_Data for processing_
----
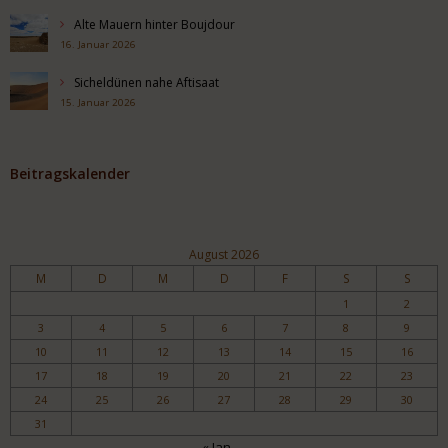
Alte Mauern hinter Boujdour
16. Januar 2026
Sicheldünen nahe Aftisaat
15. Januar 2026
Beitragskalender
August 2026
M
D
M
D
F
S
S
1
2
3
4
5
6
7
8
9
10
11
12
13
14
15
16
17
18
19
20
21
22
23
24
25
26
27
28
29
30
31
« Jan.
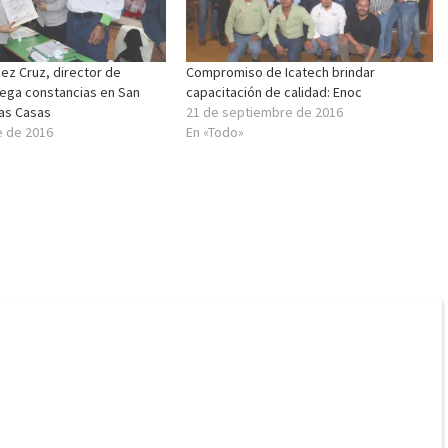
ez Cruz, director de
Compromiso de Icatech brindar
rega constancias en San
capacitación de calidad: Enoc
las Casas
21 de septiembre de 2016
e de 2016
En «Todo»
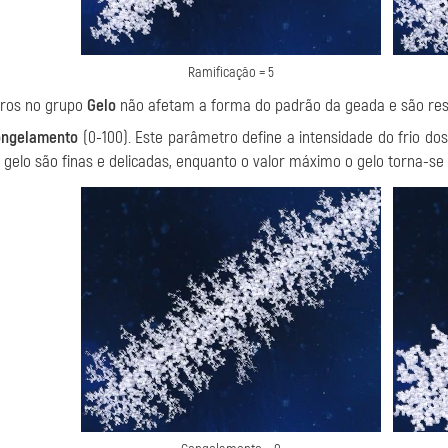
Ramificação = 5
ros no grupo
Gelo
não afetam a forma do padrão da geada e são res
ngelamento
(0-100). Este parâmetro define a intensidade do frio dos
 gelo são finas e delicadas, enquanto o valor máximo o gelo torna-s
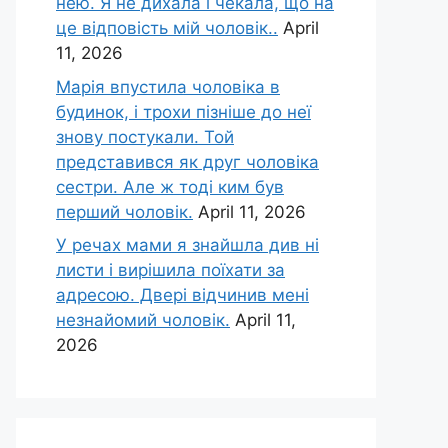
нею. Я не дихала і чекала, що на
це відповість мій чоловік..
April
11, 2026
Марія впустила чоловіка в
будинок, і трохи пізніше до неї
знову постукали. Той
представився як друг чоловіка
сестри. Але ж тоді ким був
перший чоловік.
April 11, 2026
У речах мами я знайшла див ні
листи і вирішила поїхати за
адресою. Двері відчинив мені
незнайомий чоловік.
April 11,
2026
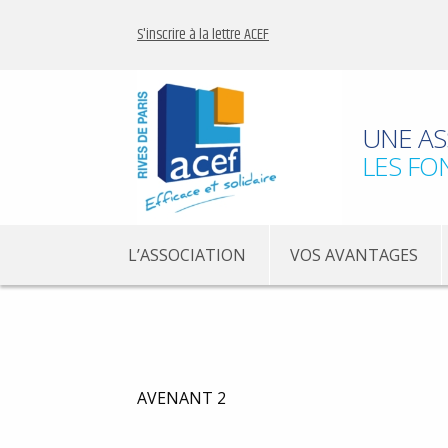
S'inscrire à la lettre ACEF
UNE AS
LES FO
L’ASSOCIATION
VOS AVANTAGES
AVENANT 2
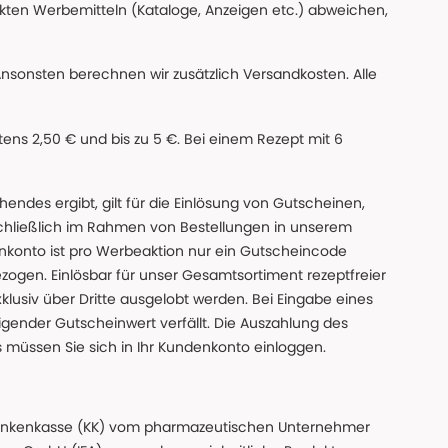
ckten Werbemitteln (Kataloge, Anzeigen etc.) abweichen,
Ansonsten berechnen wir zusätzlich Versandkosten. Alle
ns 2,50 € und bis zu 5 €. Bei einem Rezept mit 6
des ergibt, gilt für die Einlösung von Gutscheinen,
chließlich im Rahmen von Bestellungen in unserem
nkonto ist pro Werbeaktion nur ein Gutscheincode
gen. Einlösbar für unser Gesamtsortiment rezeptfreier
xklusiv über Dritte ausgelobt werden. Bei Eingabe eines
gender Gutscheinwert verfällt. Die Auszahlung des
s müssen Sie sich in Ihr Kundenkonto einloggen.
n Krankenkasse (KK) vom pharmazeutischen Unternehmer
----
_What is required_
With the pictures excluded, restate the material exactly as it stands.

_Result of this exercise_
Alte Mauern hinter Boujdour
16. Januar 2026
Sicheldünen nahe Aftisaat
15. Januar 2026
Beitragskalender
August 2026
M
D
M
D
F
S
S
1
2
3
4
5
6
7
8
9
10
11
12
13
14
15
16
17
18
19
20
21
22
23
24
25
26
27
28
29
30
31
« Jan.
ez Cruz, director de
Compromiso de Icatech brindar
rega constancias en San
capacitación de calidad: Enoc
las Casas
21 de septiembre de 2016
e de 2016
En «Todo»
Ramificação = 5
ros no grupo
Gelo
não afetam a forma do padrão da geada e são res
ngelamento
(0-100). Este parâmetro define a intensidade do frio dos
 gelo são finas e delicadas, enquanto o valor máximo o gelo torna-s
нею. Я не дихала і чекала, що на
це відповість мій чоловік..
April
11, 2026
Марія впустила чоловіка в
будинок, і трохи пізніше до неї
знову постукали. Той
представився як друг чоловіка
сестри. Але ж тоді ким був
перший чоловік.
April 11, 2026
У речах мами я знайшла див ні
листи і вирішила поїхати за
адресою. Двері відчинив мені
незнайомий чоловік.
April 11,
2026
S'inscrire à la lettre ACEF
UNE AS
LES FO
L’ASSOCIATION
VOS AVANTAGES
AVENANT 2
ckten Werbemitteln (Kataloge, Anzeigen etc.) abweichen,
Ansonsten berechnen wir zusätzlich Versandkosten. Alle
ns 2,50 € und bis zu 5 €. Bei einem Rezept mit 6
des ergibt, gilt für die Einlösung von Gutscheinen,
chließlich im Rahmen von Bestellungen in unserem
nkonto ist pro Werbeaktion nur ein Gutscheincode
gen. Einlösbar für unser Gesamtsortiment rezeptfreier
xklusiv über Dritte ausgelobt werden. Bei Eingabe eines
gender Gutscheinwert verfällt. Die Auszahlung des
s müssen Sie sich in Ihr Kundenkonto einloggen.
n Krankenkasse (KK) vom pharmazeutischen Unternehmer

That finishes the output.